Clinton made these remarks during an interview with The Atlantic magazine, where she also said that China’s recent crackdown on opposition protesters is most likely a reaction to the series of uprisings that are occurring in North Africa and the Middle East, the International Business Times said.
Clinton said, “They’re [Chinese officials] worried, and they are trying to stop history, which is a fool’s errand. They cannot do it. But they’re going to hold it off as long as possible,” the International Business Times reported.
Clinton’s forceful remarks came even as she is meeting with Chinese leaders in Washington for a two-day “Strategic and Economic Dialogue,” according to Bloomberg.
During the opening session yesterday Clinton said, “Like friends, we discuss those differences honestly and forthrightly,” even as she quoted reports that independent-minded artists, journalists and bloggers in China have either been arrested or “disappeared,” Bloomberg reported.
Clinton said in her opening remarks, “We know over the long arch of history that societies that work toward respecting human rights are going to be more prosperous, stable, and successful. That has certainly been proven time and time again, but most particularly in the last months,” the International Business Times reported.
Vice president Joe Biden echoed Clinton’s remarks, saying that the U.S. will continue to criticize China’s human rights record, even if Chinese authorities view this as an encroachment into what they consider to be a domestic matter, Bloomberg said.
Biden said in his speech, “I know and I understand that disagreement, when we voice it, is upsetting or rankles.” Still, he said the U.S. takes a strong stand in the protection of human rights “to promote long-term stability and prosperity of any society,” Bloomberg reported.

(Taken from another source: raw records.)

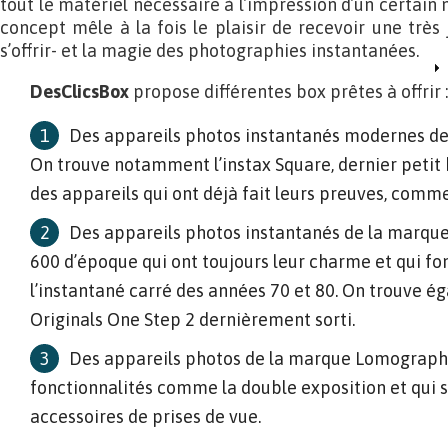
tout le matériel nécessaire à l’impression d’un certai
concept mêle à la fois le plaisir de recevoir une très j
s’offrir- et la magie des photographies instantanées.
DesClicsBox
propose différentes box prêtes à offrir :
Des appareils photos instantanés modernes de 
On trouve notamment l’instax Square, dernier petit 
des appareils qui ont déjà fait leurs preuves, comme 
Des appareils photos instantanés de la marque P
600 d’époque qui ont toujours leur charme et qui fo
l’instantané carré des années 70 et 80. On trouve é
Originals One Step 2 dernièrement sorti.
Des appareils photos de la marque Lomograph
fonctionnalités comme la double exposition et qui s
accessoires de prises de vue.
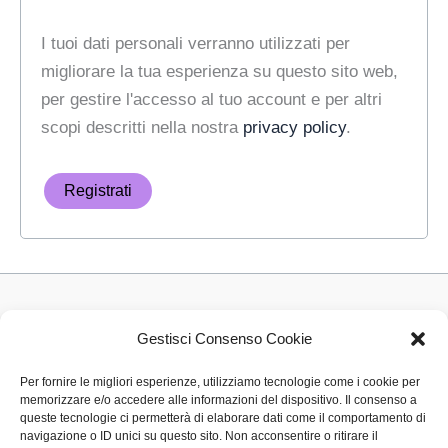
I tuoi dati personali verranno utilizzati per
migliorare la tua esperienza su questo sito web,
per gestire l'accesso al tuo account e per altri
scopi descritti nella nostra
privacy policy
.
Registrati
Privacy Policy
Gestisci Consenso Cookie
Cookie Policy (UE)
Per fornire le migliori esperienze, utilizziamo tecnologie come i cookie per
Contatti
memorizzare e/o accedere alle informazioni del dispositivo. Il consenso a
Area riservata esercente ecommerce
queste tecnologie ci permetterà di elaborare dati come il comportamento di
navigazione o ID unici su questo sito. Non acconsentire o ritirare il
Area riservata esercente pos negozio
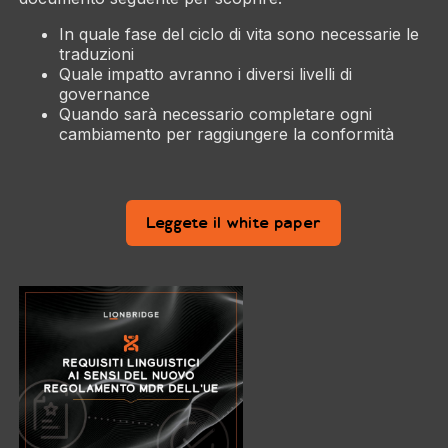
In quale fase del ciclo di vita sono necessarie le
traduzioni
Quale impatto avranno i diversi livelli di
governance
Quando sarà necessario completare ogni
cambiamento per raggiungere la conformità
Leggete il white paper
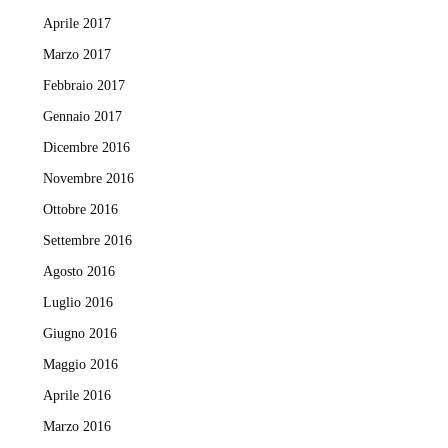
Aprile 2017
Marzo 2017
Febbraio 2017
Gennaio 2017
Dicembre 2016
Novembre 2016
Ottobre 2016
Settembre 2016
Agosto 2016
Luglio 2016
Giugno 2016
Maggio 2016
Aprile 2016
Marzo 2016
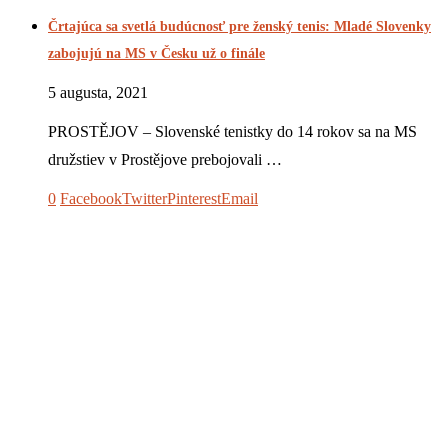
Črtajúca sa svetlá budúcnosť pre ženský tenis: Mladé Slovenky
zabojujú na MS v Česku už o finále
5 augusta, 2021
PROSTĚJOV – Slovenské tenistky do 14 rokov sa na MS
družstiev v Prostějove prebojovali …
0
Facebook
Twitter
Pinterest
Email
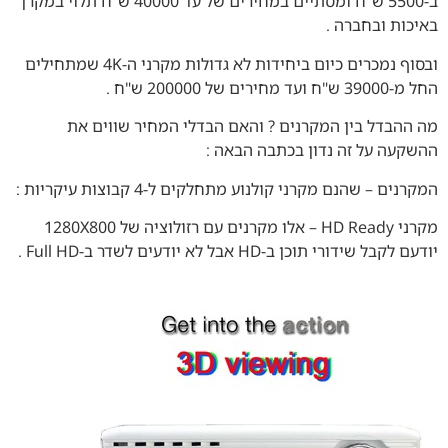
ב-5500 ש"ח ומסתיים במחירים של עד 40000 ש"ח תלוי במקרן
באיכות ובחברה .
ובסוף נמכרים כיום ביחידות לא גדולות מקרני ה-4K שמתחילים
החל מ-39000 ש"ח ועד מחירים של 200000 ש"ח .
מה ההבדל בין המקרנים ? והאם הבדלי המחיר שווים את
ההשקעה על זה נדון בכתבה הבאה :
המקרנים – שהנם מקרני קולנוע מתחלקים ל-4 קבוצות עיקריות :
מקרני HD Ready – אלו מקרנים עם רזולוציה של 1280X800
יודעם לקבל שידורי תוכן ב-HD אבל לא יודעים לשדר ב-Full HD .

Executive vice foreign minister Zhang Zhijun told Washington reporters that China made “remarkable progress” since the Communist state’s inception in 1949. “I want to stress that the Chinese government is committed to protecting and upholding human rights and we will ensure and protect people’s freedom of religious faith in accordance with the law,” International Business Times reported.
State councilor Dai Bingguo echoed this, saying the U.S. needs first-hand knowledge to see the “enormous progress” and to “get to know the real China,” Bloomberg reported.
In light of China’s dynamic economy, the U.S. sees the country as an important trading partner and remains committed to preserving strong ties that the two countries share, International Business Times said.
At the same time, an anonymous senior U.S. official told Bloomberg that human rights continues to be a cornerstone of U.S. foreign policy and undisclosed discussions on the subject were forthright and clear.
Yesterday, U.S. President Barack Obama met with China’s vice premier Wang Qishan in the White House. Obama spoke of U.S. support for “universal rights of expression and worship,” and expressed concern about human rights in China, Bloomberg said.
Wang, in a television program said he did not believe China would experience an uprising similar to the kind that is happening in different countries in the Middle East and North Africa, Bloomberg said.
Last February, several rallies were staged in different cities in China that were organized online and inspired by the “Arab Spring,” protesting government abuse of power and corruption by authorities.